Em 2018, segundo dados do Turismo de Portugal, o peso das receitas turísticas representou 8,2% do PIB português, perfazendo um total de 16,6 mil milhões de euros. O país recebeu 24,8 milhões de hóspedes, 66,1 milhões de dormidas e um RevPAR (receita por quarto disponível) de 48,6 euros, uma subida de quase dois euros comparativamente a 2017. Este ano, a tendência ascendente parece destinada a continuar: “Em 2019, as primeiras boas notícias já chegaram. De acordo com o Banco de Portugal, entre janeiro e março deste ano, as receitas turísticas atingiram os 2 732 milhões de euros, um crescimento de 5,3% comparativamente aos primeiros três meses do ano passado. Isto é especialmente relevante se considerarmos que em 2018 já tínhamos atingido os melhores resultados de sempre no turismo”, disse Luís Araújo, presidente do Turismo de Portugal, à DISTRIBUIÇÃO HOJE.
De acordo com dados deste instituto público, por influência do turismo, o fluxo nos aeroportos aumentou, assim como o número de estabelecimentos hoteleiros e as exportações de serviços e bens. Mas, qual é que tem sido o impacto nas vendas e no retalho? Mais turistas implicam maior volume de negócios?

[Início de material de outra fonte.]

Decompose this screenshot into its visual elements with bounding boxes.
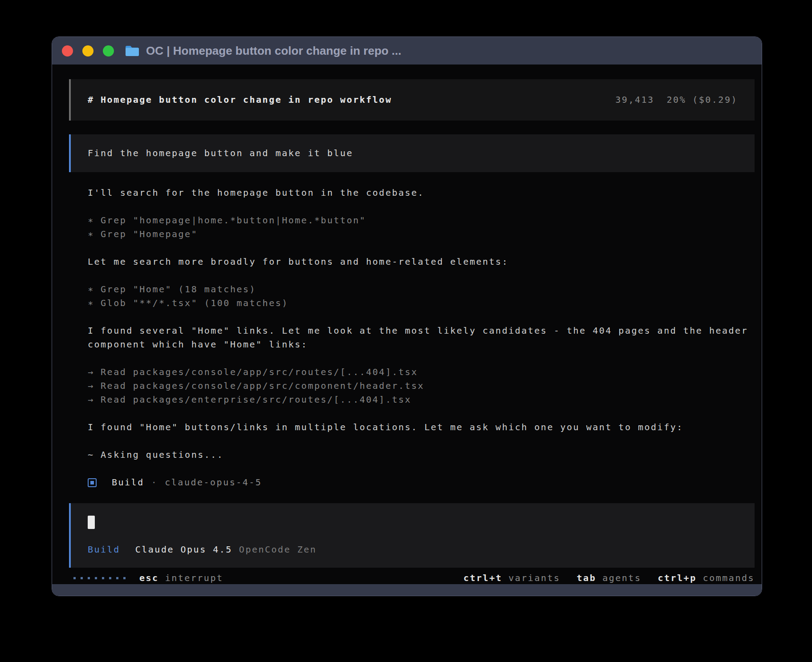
shortcut-interrupt: esc interrupt — [139, 571, 223, 584]
conversation-transcript: I'll search for the homepage button in t… — [88, 186, 755, 489]
session-stats: 39,413 20% ($0.29) — [615, 93, 738, 107]
assistant-text: I found several "Home" links. Let me loo… — [88, 324, 755, 351]
tool-call-group: → Read packages/console/app/src/routes/[… — [88, 365, 755, 407]
badge-separator: · — [151, 476, 158, 489]
variants-hint: variants — [508, 571, 560, 584]
session-cost: ($0.29) — [692, 93, 738, 107]
window-title: OC | Homepage button color change in rep… — [146, 44, 402, 58]
shortcut-agents: tab agents — [577, 571, 641, 584]
input-model-label: Claude Opus 4.5 — [135, 543, 232, 557]
assistant-text: I'll search for the homepage button in t… — [88, 186, 755, 200]
assistant-text: Let me search more broadly for buttons a… — [88, 255, 755, 269]
tool-call-read: → Read packages/enterprise/src/routes/[.… — [88, 394, 411, 405]
traffic-lights — [62, 45, 114, 57]
activity-dots — [73, 577, 126, 579]
context-percent: 20% — [667, 93, 686, 107]
ctrl-p-key-label: ctrl+p — [658, 571, 696, 584]
input-provider-label: OpenCode Zen — [239, 543, 317, 557]
session-header: # Homepage button color change in repo w… — [69, 79, 755, 121]
tool-call-read: → Read packages/console/app/src/componen… — [88, 380, 424, 391]
assistant-text: I found "Home" buttons/links in multiple… — [88, 420, 755, 434]
tool-call-grep: ∗ Grep "Homepage" — [88, 229, 198, 239]
input-mode-label[interactable]: Build — [88, 543, 120, 557]
tool-call-group: ∗ Grep "Home" (18 matches) ∗ Glob "**/*.… — [88, 283, 755, 310]
minimize-button[interactable] — [82, 45, 93, 57]
close-button[interactable] — [62, 45, 73, 57]
tool-call-group: ∗ Grep "homepage|home.*button|Home.*butt… — [88, 214, 755, 241]
titlebar: OC | Homepage button color change in rep… — [52, 37, 762, 65]
input-line[interactable] — [88, 515, 738, 529]
tool-call-grep: ∗ Grep "Home" (18 matches) — [88, 284, 256, 295]
status-bar: esc interrupt ctrl+t variants tab agents… — [73, 571, 755, 584]
prompt-input[interactable]: Build Claude Opus 4.5 OpenCode Zen — [69, 503, 755, 568]
statusbar-shortcuts: ctrl+t variants tab agents ctrl+p comman… — [463, 571, 755, 584]
zoom-button[interactable] — [103, 45, 114, 57]
interrupt-hint: interrupt — [165, 571, 223, 584]
agent-mode-label: Build — [112, 476, 144, 489]
terminal-window: OC | Homepage button color change in rep… — [52, 36, 762, 596]
input-footer: Build Claude Opus 4.5 OpenCode Zen — [88, 543, 738, 557]
agents-hint: agents — [602, 571, 641, 584]
folder-icon — [125, 44, 140, 57]
session-title: # Homepage button color change in repo w… — [88, 93, 392, 107]
agent-model-label: claude-opus-4-5 — [165, 476, 262, 489]
text-cursor — [88, 516, 95, 529]
tab-key-label: tab — [577, 571, 597, 584]
shortcut-variants: ctrl+t variants — [463, 571, 560, 584]
user-message-text: Find the homepage button and make it blu… — [88, 148, 353, 158]
shortcut-commands: ctrl+p commands — [658, 571, 755, 584]
token-count: 39,413 — [615, 93, 654, 107]
ctrl-t-key-label: ctrl+t — [463, 571, 502, 584]
build-mode-icon — [88, 478, 97, 487]
window-bottom-chrome — [52, 584, 762, 596]
user-message: Find the homepage button and make it blu… — [69, 134, 755, 172]
esc-key-label: esc — [139, 571, 159, 584]
commands-hint: commands — [703, 571, 755, 584]
terminal-content: # Homepage button color change in repo w… — [52, 65, 762, 584]
tool-call-grep: ∗ Grep "homepage|home.*button|Home.*butt… — [88, 215, 366, 226]
tool-call-read: → Read packages/console/app/src/routes/[… — [88, 367, 418, 377]
tool-call-glob: ∗ Glob "**/*.tsx" (100 matches) — [88, 298, 288, 308]
working-status: ~ Asking questions... — [88, 448, 755, 462]
agent-badge: Build · claude-opus-4-5 — [88, 476, 755, 489]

Para Susana Santos, diretora de comunicação e relações institucionais do El Corte Inglés, a resposta é “sim”, mas com algumas condicionantes. “No nosso caso, tanto em Portugal como em Espanha, tratamos o segmento de turismo com campanhas exclusivamente direcionadas e procuramos promover a nossa oferta de compras e de experiências tanto no destino — no caso português, em Lisboa e Gaia —, como na origem”, afirma. “Esta aposta tem-se traduzido em vendas e, tal como o mercado, temos registado um crescimento considerável. No entanto, temos consciência de que o aumento do número de turistas não se reflete diretamente no aumento do volume de negócios. Nem todos os turistas gastam o mesmo, nem todos têm as mesmas motivações, pelo que a nossa aposta tem sido mais direcionada para aqueles mercados que mais gastam no nosso país”.
Para a diretora de comunicação, a resposta passa por “diversificar a capacidade de atração”, dirigindo campanhas a diferentes nacionalidades, criando serviços que valorizem a experiência e oferecendo marcas e oportunidades capazes de agradar a diferentes públicos turísticos. “Se uns preferem as grandes marcas europeias, outros escolhem os produtos tradicionais portugueses e outros ainda buscam experiências gastronómicas ou marcas exclusivas”, explica.
Vender a “portugalidade”
Aposta semelhante, embora num segmento diferente, à que tem sido feita pelo Freeport Lisboa Fashion Outlet. “Seria imprudente considerar que o cliente turista é todo igual. No caso dos turistas extracomunitários, por exemplo, existe uma forte apetência por grandes marcas internacionais que normalmente não estão presentes nos países de origem, ou, estando, são menos acessíveis. Mas cada vez mais existe também a procura pelo ‘beautiful local’ e, não só nas marcas, mas em toda a experiência”, garante Catarina Tomaz, diretora de marketing da VIA Outlets em Portugal, que detém o espaço comercial em Alcochete.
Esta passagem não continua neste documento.